Parmi eux, Suthep Thaugsuban, le meneur des manifestants contre le gouvernement déchu, poursuivi notamment pour insurrection, a été transféré lundi à la justice civile. Soutenu par l'élite traditionnelle proche du palais selon les analystes, il avait manifesté pendant sept mois dans Bangkok.

Suthep deux fois libéré sous caution

Suthep Thaugsuban, leader des manifestations contre le gouvernement thaïlandais renversé par l'armée, a été libéré lundi sous caution par la justice, a annoncé un de ses avocats, précisant qu'il était interdit de sortie du territoire.

Suthep est libre maintenant de rentrer chez lui, a déclaré Bandit Siripan. Il avait été interpellé jeudi dernier au moment du coup d'Etat, avant d'être finalement remis à la justice civile par l'armée lundi matin. Mais il n'a pas le droit de voyager hors du pays.

Suthep, portant toujours autour du cou le sifflet devenu le symbole des manifestants contre le gouvernement renversé, faisait l'objet d'un mandat d'arrêt pour insurrection dans le cadre de son rôle dans ce mouvement commencé à l'automne contre le gouvernement de Yingluck Shinawatra.

La justice a imposé une caution de 100.000 bahts (2.250 euros) pour sa libération dans cette affaire, a précisé l'avocat Puangthip Boonsanong. Plus de 20 autres leaders du mouvement faisant l'objet des mêmes accusations ont également été libérés, certains sans caution.

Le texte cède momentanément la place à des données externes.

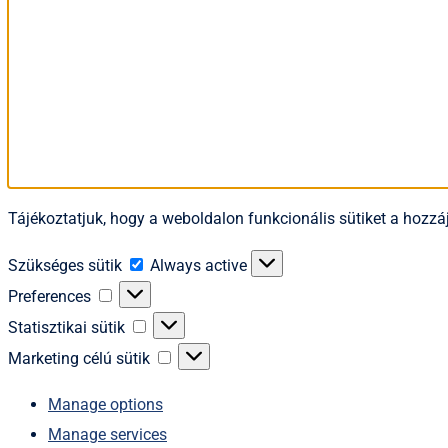
Tájékoztatjuk, hogy a weboldalon funkcionális sütiket a hozzáj
Szükséges
Szükséges sütik
Always active
sütik
Preferences
Preferences
Statisztikai
Statisztikai sütik
sütik
Marketing
Marketing célú sütik
célú
Manage options
sütik
Manage services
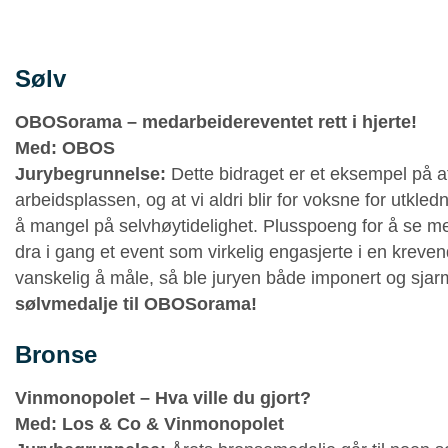
Sølv
OBOSorama – medarbeidereventet rett i hjerte!
Med: OBOS
Jurybegrunnelse:
Dette bidraget er et eksempel på a
arbeidsplassen, og at vi aldri blir for voksne for utkle
å mangel på selvhøytidelighet. Plusspoeng for å se m
dra i gang et event som virkelig engasjerte i en kreve
vanskelig å måle, så ble juryen både imponert og sjar
sølvmedalje til OBOSorama!
Bronse
Vinmonopolet – Hva ville du gjort?
Med: Los & Co & Vinmonopolet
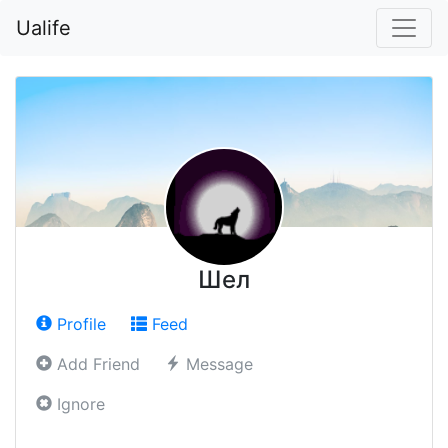
Ualife
Шел
Profile
Feed
Add Friend
Message
Ignore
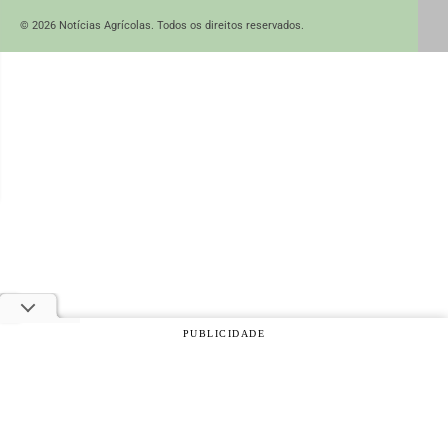
© 2026 Notícias Agrícolas. Todos os direitos reservados.
PUBLICIDADE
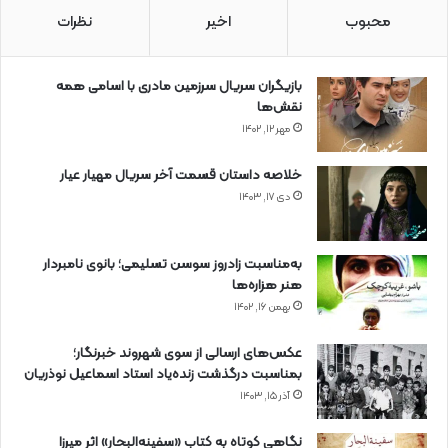
محبوب
اخیر
نظرات
بازیگران سریال سرزمین مادری با اسامی همه
نقش‌ها
مهر ۱۲, ۱۴۰۲
خلاصه داستان قسمت آخر سریال مهیار عیار
دی ۱۷, ۱۴۰۳
به‌مناسبت زادروز سوسن تسلیمی؛ بانوی نامبردار
هنر هزاره‌ها
بهمن ۱۶, ۱۴۰۲
عکس‌های ارسالی از سوی شهروند خبرنگار؛
بمناسبت درگذشت زنده‌یاد استاد اسماعیل نوذریان
آذر ۱۵, ۱۴۰۳
نگاهی کوتاه به کتاب «سفینه‌البحار» اثر میرزا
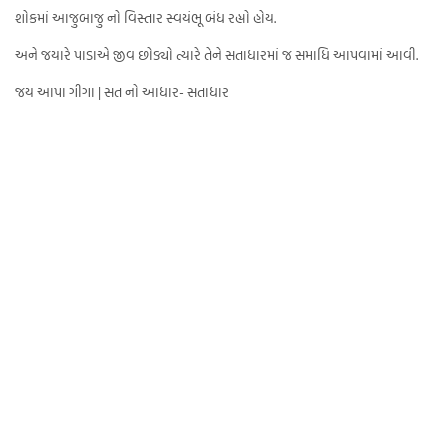
શોકમાં આજુબાજુ નો વિસ્તાર સ્વયંભૂ બંધ રહ્યો હોય.
અને જયારે પાડાએ જીવ છોડ્યો ત્યારે તેને સતાધારમાં જ સમાધિ આપવામાં આવી.
જય આપા ગીગા | સત નો આધાર- સતાધાર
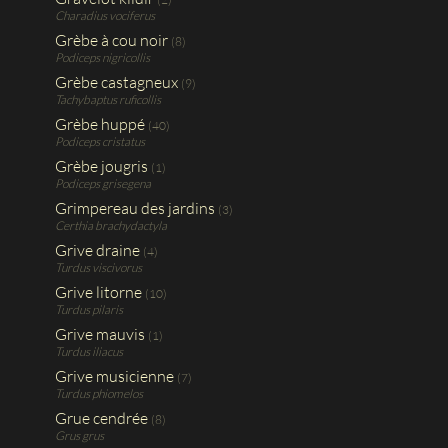
Charadius vociferus
Grèbe à cou noir
(8)
Podiceps nigricollis
Grèbe castagneux
(9)
Tachybaptus ruficollis
Grèbe huppé
(40)
Podiceps cristatus
Grèbe jougris
(1)
Podiceps grisegena
Grimpereau des jardins
(3)
Certhia brachydactyla
Grive draine
(4)
Turdus viscivorus
Grive litorne
(10)
Turdus pilaris
Grive mauvis
(1)
Turdus iliacus
Grive musicienne
(7)
Turdus phiomelos
Grue cendrée
(8)
Grus grus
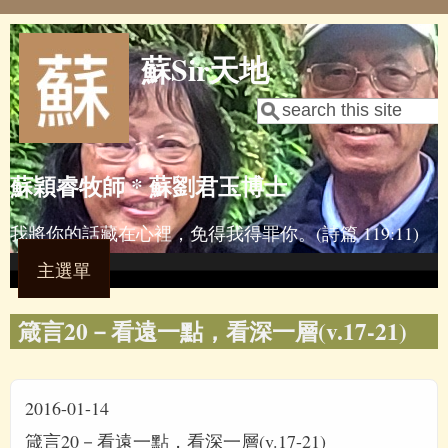
Skip to main content
蘇Sir天地
Search
Search form
蘇穎睿牧師 * 蘇劉君玉博士
我將你的話藏在心裡，免得我得罪你。(詩篇 119:11)
主選單
箴言20－看遠一點，看深一層(v.17-21)
2016-01-14
箴言20－看遠一點，看深一層(v.17-21)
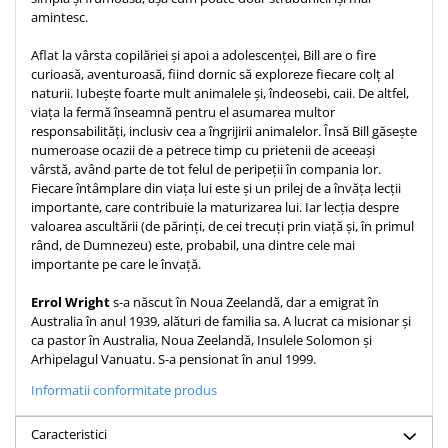
amintesc.
Teologie
A doua venire
Aflat la vârsta copilăriei și apoi a adolescenței, Bill are o fire
curioasă, aventuroasă, fiind dornic să exploreze fiecare colț al
Apologetica
naturii. Iubește foarte mult animalele și, îndeosebi, caii. De altfel,
Dogmatica
viața la fermă înseamnă pentru el asumarea multor
responsabilități, inclusiv cea a îngrijirii animalelor. Însă Bill găsește
Istoria Bisericii
numeroase ocazii de a petrece timp cu prietenii de aceeași
Misiune
vârstă, având parte de tot felul de peripeții în compania lor.
Viata crestina
Fiecare întâmplare din viața lui este și un prilej de a învăța lecții
importante, care contribuie la maturizarea lui. Iar lecția despre
Contemporaneitate
valoarea ascultării (de părinți, de cei trecuți prin viață și, în primul
Devotional
rând, de Dumnezeu) este, probabil, una dintre cele mai
importante pe care le învață.
Diverse
Lupta Spirituala
Errol Wright
s-a născut în Noua Zeelandă, dar a emigrat în
Schimbarea caracterului
Australia în anul 1939, alături de familia sa. A lucrat ca misionar și
ca pastor în Australia, Noua Zeelandă, Insulele Solomon și
Slujire
Arhipelagul Vanuatu. S-a pensionat în anul 1999.
Suferinta
Informatii conformitate produs
Viata din belsug
Viata de zi cu zi
Caracteristici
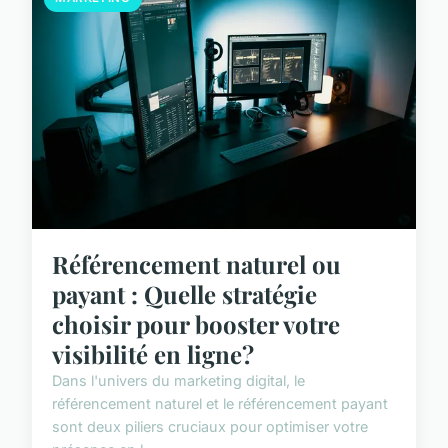
Référencement naturel ou
payant : Quelle stratégie
choisir pour booster votre
visibilité en ligne?
Dans l'univers du marketing digital, le
référencement naturel et le référencement payant
sont deux piliers cruciaux pour optimiser votre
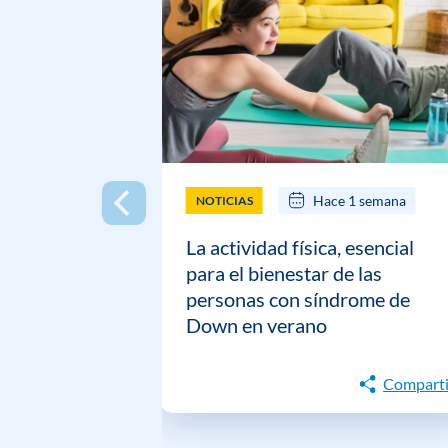
Hace 1 semana
NOTICIAS
La actividad física, esencial
para el bienestar de las
personas con síndrome de
Down en verano
Comparti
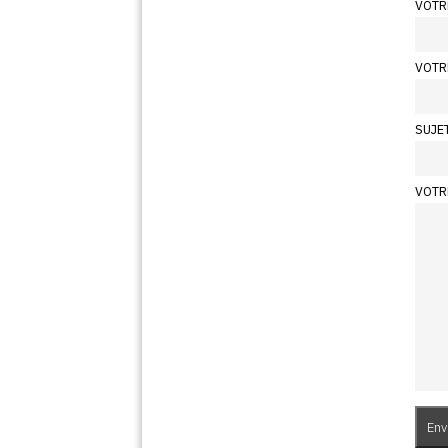
VOTR
VOTR
SUJE
VOTR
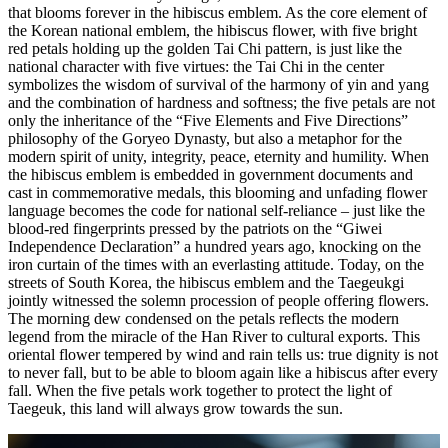
that blooms forever in the hibiscus emblem. As the core element of
the Korean national emblem, the hibiscus flower, with five bright
red petals holding up the golden Tai Chi pattern, is just like the
national character with five virtues: the Tai Chi in the center
symbolizes the wisdom of survival of the harmony of yin and yang
and the combination of hardness and softness; the five petals are not
only the inheritance of the “Five Elements and Five Directions”
philosophy of the Goryeo Dynasty, but also a metaphor for the
modern spirit of unity, integrity, peace, eternity and humility. When
the hibiscus emblem is embedded in government documents and
cast in commemorative medals, this blooming and unfading flower
language becomes the code for national self-reliance – just like the
blood-red fingerprints pressed by the patriots on the “Giwei
Independence Declaration” a hundred years ago, knocking on the
iron curtain of the times with an everlasting attitude. Today, on the
streets of South Korea, the hibiscus emblem and the Taegeukgi
jointly witnessed the solemn procession of people offering flowers.
The morning dew condensed on the petals reflects the modern
legend from the miracle of the Han River to cultural exports. This
oriental flower tempered by wind and rain tells us: true dignity is not
to never fall, but to be able to bloom again like a hibiscus after every
fall. When the five petals work together to protect the light of
Taegeuk, this land will always grow towards the sun.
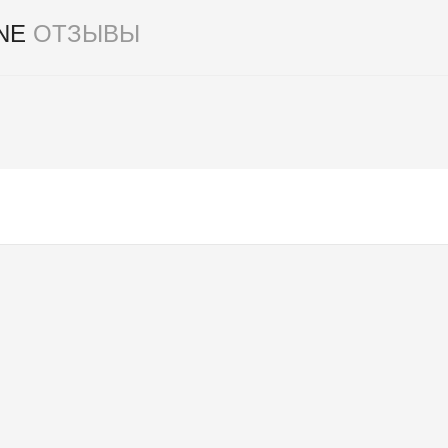
INE
ОТЗЫВЫ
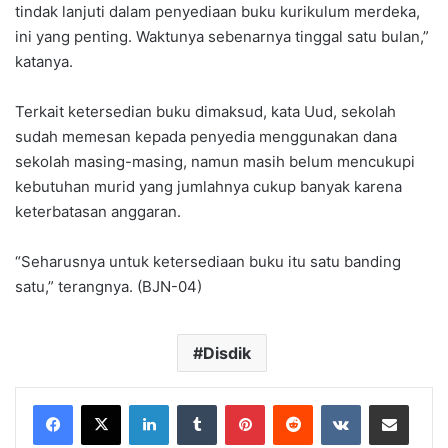
tindak lanjuti dalam penyediaan buku kurikulum merdeka,
ini yang penting. Waktunya sebenarnya tinggal satu bulan,”
katanya.
Terkait ketersedian buku dimaksud, kata Uud, sekolah
sudah memesan kepada penyedia menggunakan dana
sekolah masing-masing, namun masih belum mencukupi
kebutuhan murid yang jumlahnya cukup banyak karena
keterbatasan anggaran.
“Seharusnya untuk ketersediaan buku itu satu banding
satu,” terangnya. (BJN-04)
Disdik
LinkedIn
Tumblr
Pinterest
Reddit
VKontakte
Share via Email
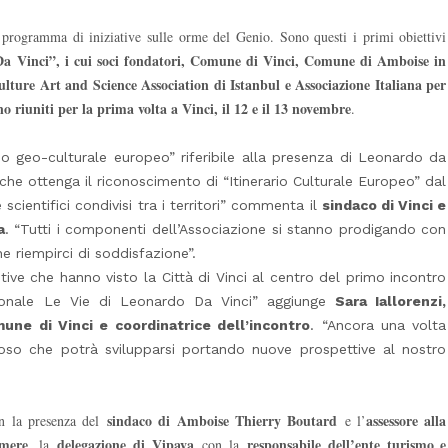
 programma di iniziative sulle orme del Genio. Sono questi i primi obiettivi
 Da Vinci”, i cui soci fondatori, Comune di Vinci, Comune di Amboise in
ture Art and Science Association di Istanbul e Associazione Italiana per
 riuniti per la prima volta a Vinci, il 12 e il 13 novembre
.
o geo-culturale europeo” riferibile alla presenza di Leonardo da
 che ottenga il riconoscimento di “Itinerario Culturale Europeo” dal
 scientifici condivisi tra i territori” commenta il
sindaco di Vinci e
a
. “Tutti i componenti dell’Associazione si stanno prodigando con
 riempirci di soddisfazione”.
ve che hanno visto la Città di Vinci al centro del primo incontro
azionale Le Vie di Leonardo Da Vinci” aggiunge
Sara Iallorenzi,
une di Vinci e coordinatrice dell’incontro
. “Ancora una volta
ioso che potrà svilupparsi portando nuove prospettive al nostro
sindaco di Amboise Thierry Boutard
assessore alla
n la presenza del
e l’
omere
delegazione di Vipava
responsabile dell’ente turismo e
, la
con la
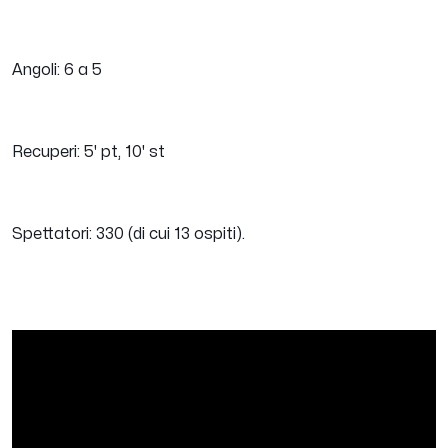
Angoli: 6 a 5
Recuperi: 5' pt, 10' st
Spettatori: 330 (di cui 13 ospiti).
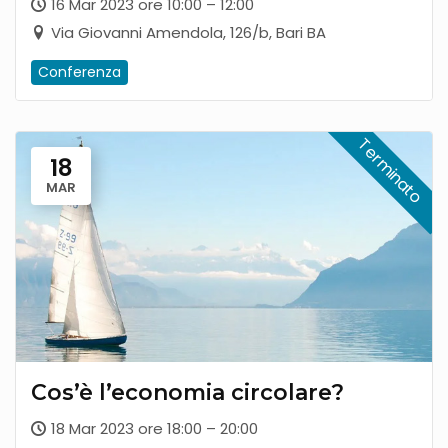
16 Mar 2023 ore 10:00 – 12:00
Via Giovanni Amendola, 126/b, Bari BA
Conferenza
18
MAR
Cos’è l’economia circolare?
18 Mar 2023 ore 18:00 – 20:00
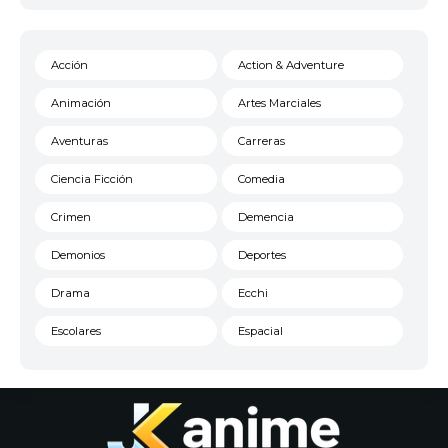
Acción
Action & Adventure
Animación
Artes Marciales
Aventuras
Carreras
Ciencia Ficción
Comedia
Crimen
Demencia
Demonios
Deportes
Drama
Ecchi
Escolares
Espacial
Familia
Fantasía
Harem
Historico
Infantil
Josei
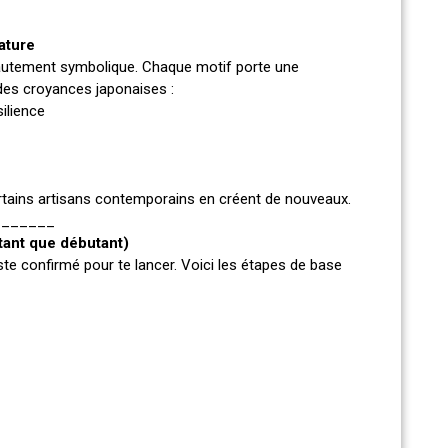
ature
 hautement symbolique. Chaque motif porte une
 des croyances japonaises :
silience
 certains artisans contemporains en créent de nouveaux.
_______
ant que débutant)
ste confirmé pour te lancer. Voici les étapes de base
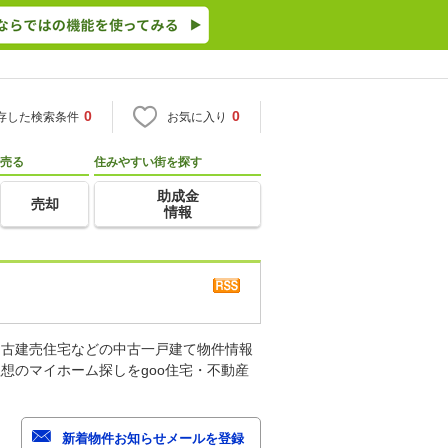
0
0
存した検索条件
お気に入り
売る
住みやすい街を探す
助成金
売却
情報
中古建売住宅などの中古一戸建て物件情報
想のマイホーム探しをgoo住宅・不動産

Suthep a ensuite fait face à la cour criminelle dans une autre affaire, où il a également été libéré contre une nouvelle caution de 600.000 bahts, selon sa défense.

Cette affaire est liée à des poursuites pour meurtre pour son rôle dans la répression des manifestations antigouvernement de 2010, lorsqu'il était vice-Premier ministre.

Les Chemises rouges, partisans de l'ancien Premier ministre en exil Thaksin Shinawatra, frère de Yingluck, avaient alors occupé le centre de Bangkok pendant deux mois, avant un assaut de l'armée. La crise avait fait plus de 90 morts et 1.900 blessés. La première audience est prévue le 28 juillet, selon sa défense.

Les leaders des Chemises rouges ne semblent pas avoir été libérés.

L'armée a prévenu que Yingluck et d'autres personnalités détenues pourraient n'être relâchés qu'au bout d'une semaine, soit jeudi.

Et ce sans charges, en raison de la loi martiale en vigueur. La situation de Yingluck n'était pas claire lundi. «Nous nous occupons d'elle. Elle va bien. Elle peut choisir de rester où elle veut», a indiqué le lieutenant-général Thirachai Nakwanich, commandant de l'armée dans la région centre.

Outre Yingluck, plus de 200 politiques ou universitaires ont été convoqués par le régime, qui n'a pour l'heure pas révélé l'ampleur des détentions.